Behutsam versuchte ich in den nächsten Minuten, das Gespräch wieder auf den eigentlichen Grund meines Besuches zu lenken. Ich entschloss mich nach einer längeren Einleitung zu dem Satz: „Ihr Mann bittet Sie, hier in Frankfurt einen Psychiater aufzusuchen.“
Sie strahlte und wollte wissen, ob er tatsächlich diese Worte gewählt hatte. „Er bittet mich, hat er gesagt“, freute sie sich über meine Bestätigung.
„Gehen wir“, sagte sie und bat die Dame von der Rezeption, uns ein Taxi zu rufen. Für die Kosmetikerin musste sie noch einmal zur Bibel greifen, dann war sie aufbruchsbereit.
Ich fragte, ob sie sich nicht etwas anziehen wolle, weil sie nur in ihrer Unterwäsche am Tisch gesessen hatte.
„Natürlich“, lachte sie, schlüpfte in einen weißen Morgenmantel und in ihre Pumps. In der Tür kehrte sie noch einmal um, um den großen Blumenstrauß aus der Vase zu nehmen.
So fuhren wir alle gemeinsam im Fahrstuhl nach unten.

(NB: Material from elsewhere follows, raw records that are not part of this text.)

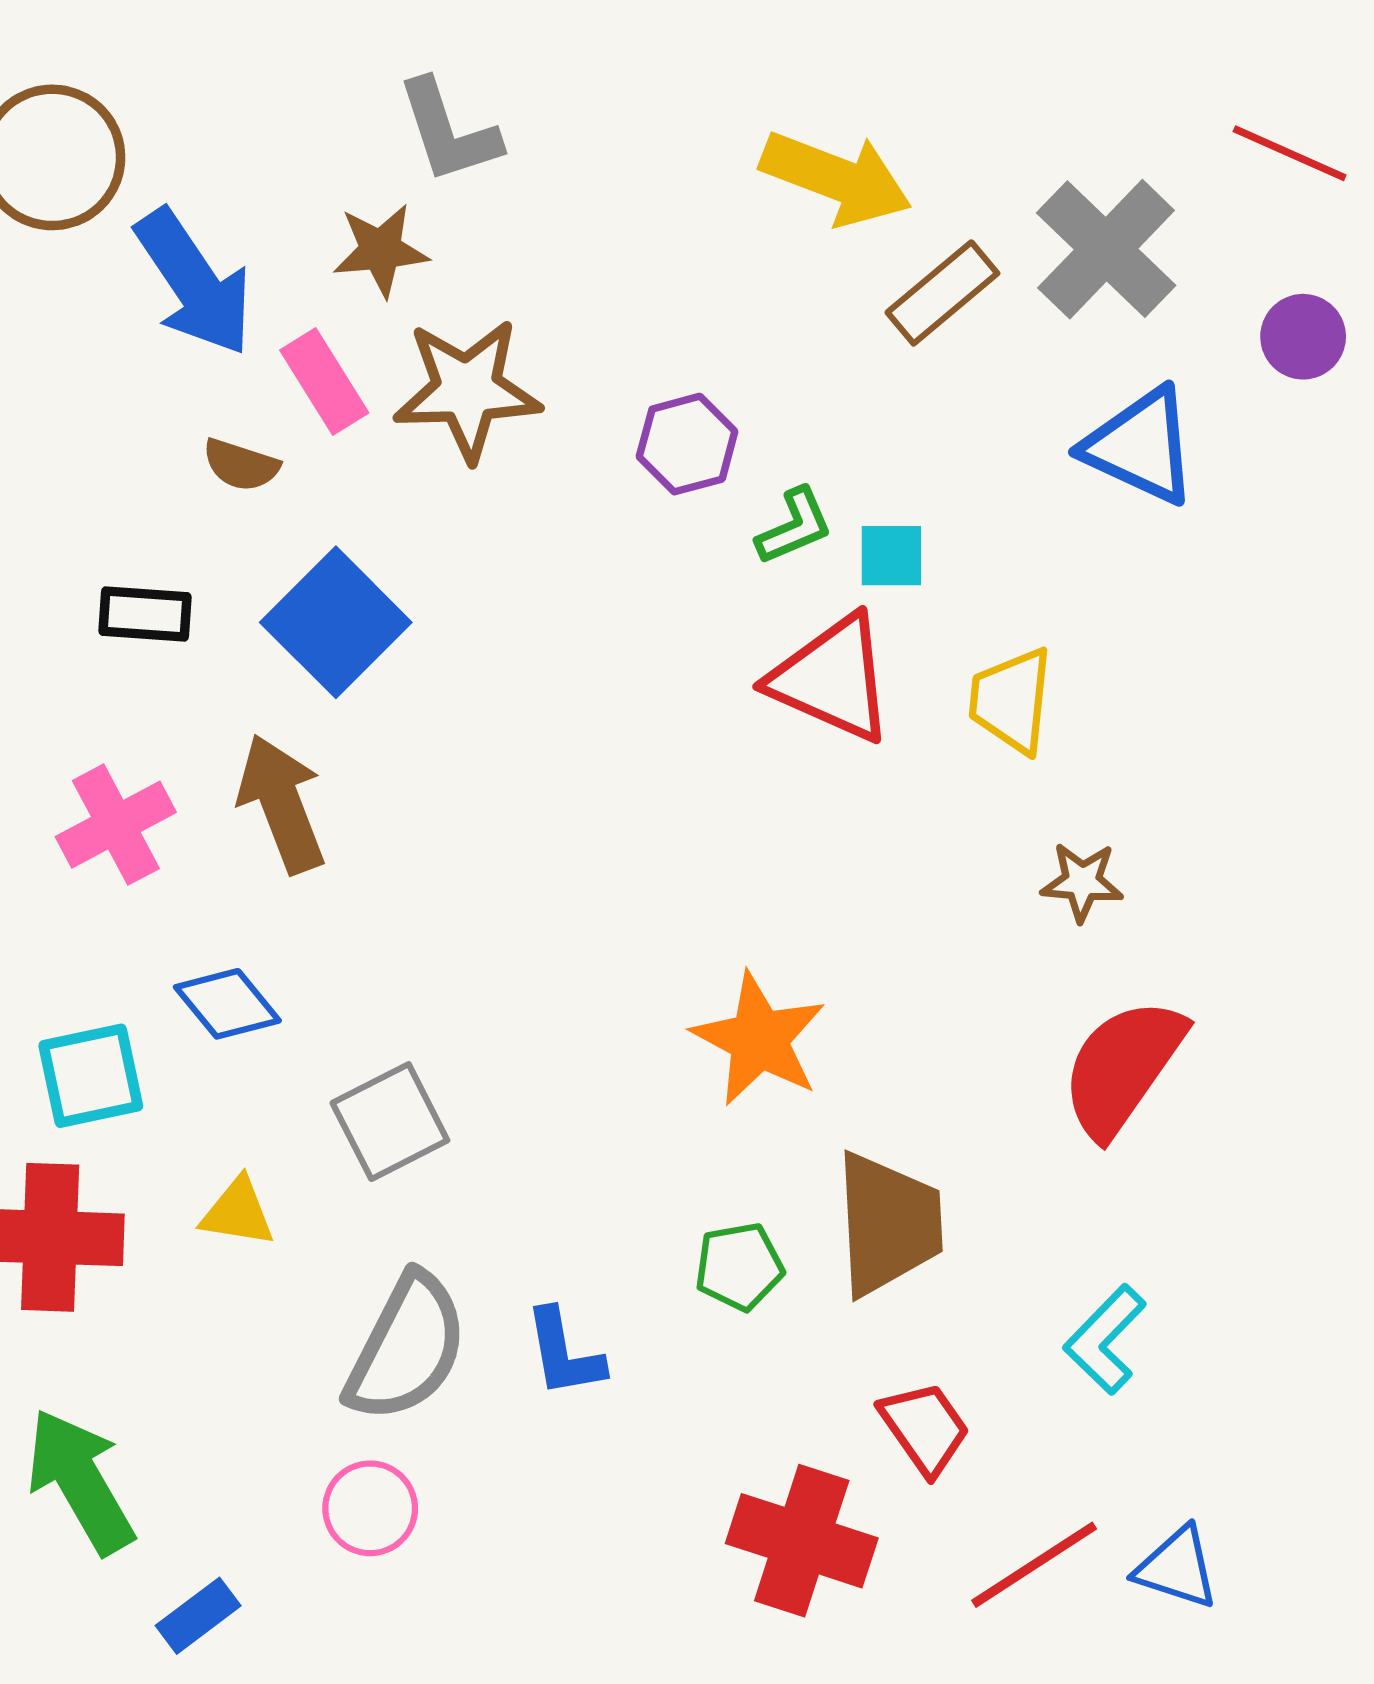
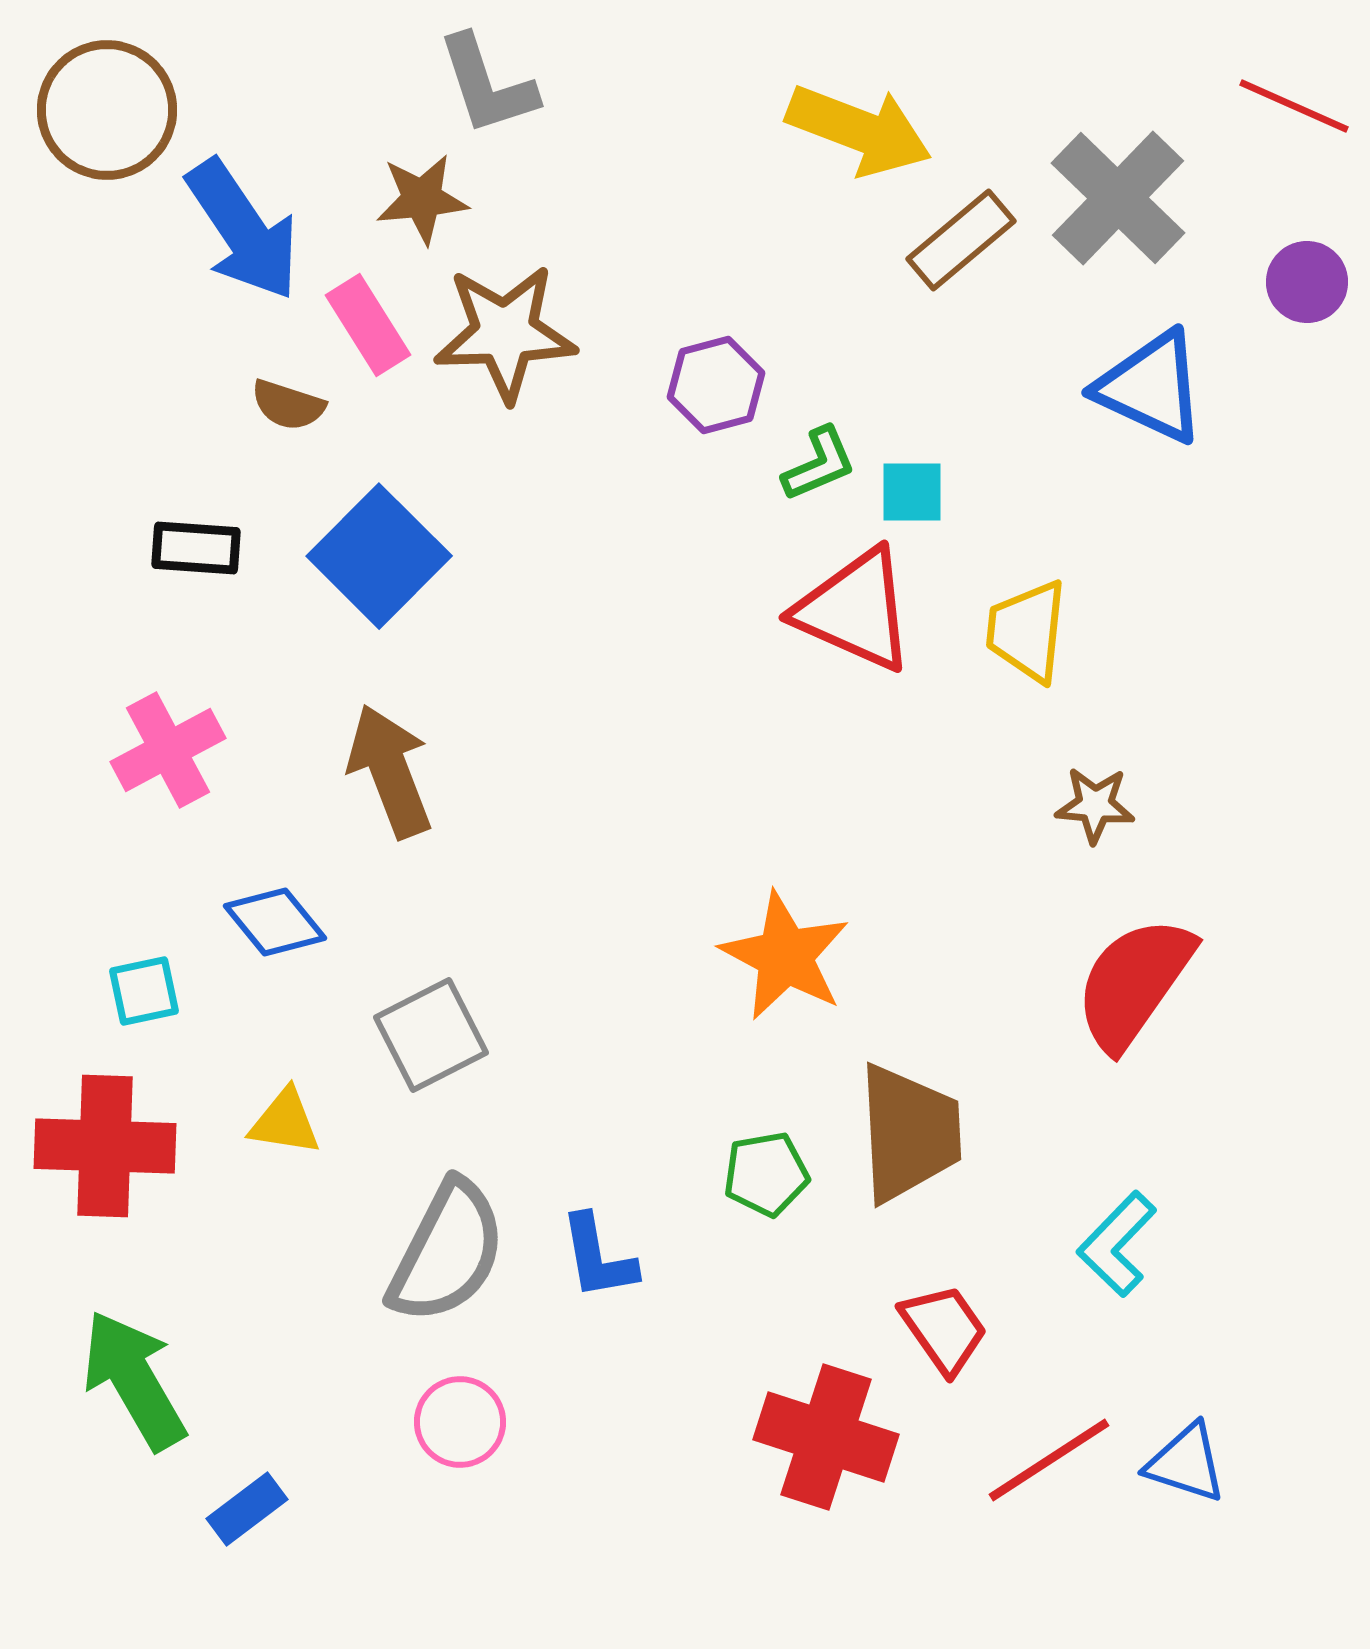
brown arrow: (282, 804) -> (390, 771), moved
cyan square: (91, 1076) -> (144, 991), size x0.7
pink circle: (370, 1508) -> (460, 1422), moved

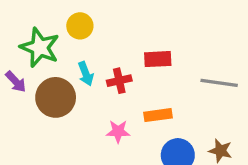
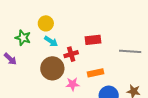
green star: (40, 47) -> (23, 38), size x0.7
cyan arrow: (86, 74) -> (51, 41), moved, turned -32
brown circle: (56, 97) -> (52, 68), moved

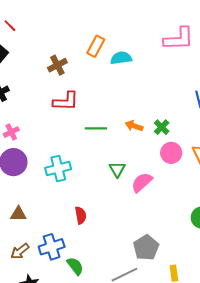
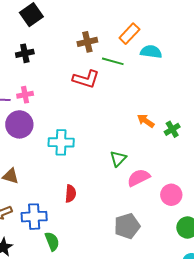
green line: (96, 128) -> (113, 61), moved
pink circle: (171, 153) -> (171, 195), moved
gray pentagon: (146, 248) -> (127, 226), moved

Der Mann hätte am Telefon aufrichtig besorgt geklungen, hatte mir die Hotelangestellte von der Rezeption vorhin im Fahrstuhl erzählt, als wir auf dem Weg zu der großzügigen Dame waren. Er kannte das Krankheitsbild seiner Frau, jetzt aber war er besorgt wegen der Summe, die in dem Anruf von der Bank genannt worden war. Es ging um 900.000 Schweizer Franken.